To finish the job initiated by Sivaram Ambikasaran, first you can say that $\mu(x)=\alpha x+ \beta 1/x$
The stochastic integral term with $\beta=0$ case is answered by Sivaram Ambikasaran.
For the $\alpha=0$ case you have using Itô's lemma :
$dLnB_t= \frac{1}{B_t}dB_t-\frac{1}{2.B_t^2}dt$
So integrating this gives you :
$\beta.\int_0^T \frac{dB_s}{B_s}=\beta.(Ln(\frac{B_T}{B_0})+1/2\int_0^T \frac{1}{B_s^2}ds)$
If you start your Brownian Motion at 0, the problem is not well defined. If $B_0\not=0$ then returning to the intial problem (still with $\alpha=0$) you have :
$ \int_0^T \mu(B_s) dB_s - \frac{\int_0^T (\mu(B_s))^2 ds}{2} =
Ln(\frac{B_T}{B_0})+\frac{\beta.(1-\beta)}{2}.\int_0^T \frac{1}{B_s^2}ds$ if I am not mistaken.

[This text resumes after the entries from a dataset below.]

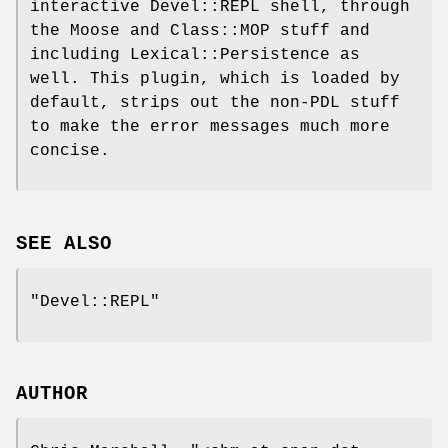
interactive Devel::REPL shell, through
the Moose and Class::MOP stuff and
including Lexical::Persistence as
well. This plugin, which is loaded by
default, strips out the non-PDL stuff
to make the error messages much more
concise.
SEE ALSO
"Devel::REPL"
AUTHOR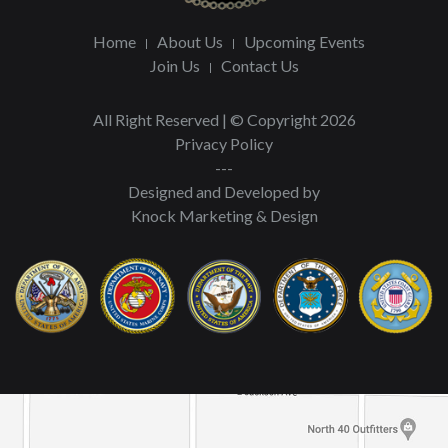
Home
About Us
Upcoming Events
Join Us
Contact Us
All Right Reserved | © Copyright 2026
Privacy Policy
---
Designed and Developed by
Knock Marketing & Design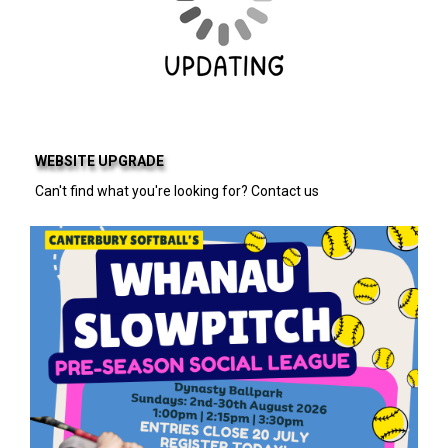
WEBSITE UPGRADE
Can't find what you're looking for? Contact us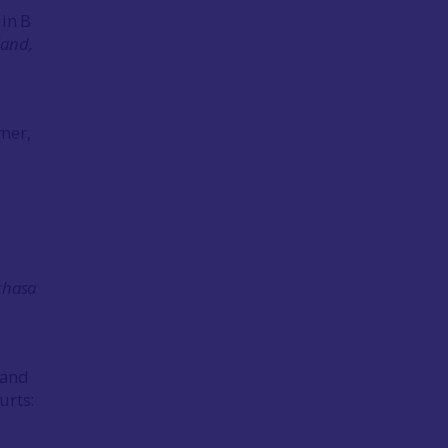
 in B
land,
ner,
chasa
 and
urts:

For the general case ($\alpha\not= 0$ and $\beta\not= 0$) just adds the solutions ( i.e. respectively for $\alpha=0$ and $\beta=0$) and also add the cross product term from $\int_0^T (\mu(B_s))^2 ds$ (which should be something like $-T.\alpha.\beta$).
Regards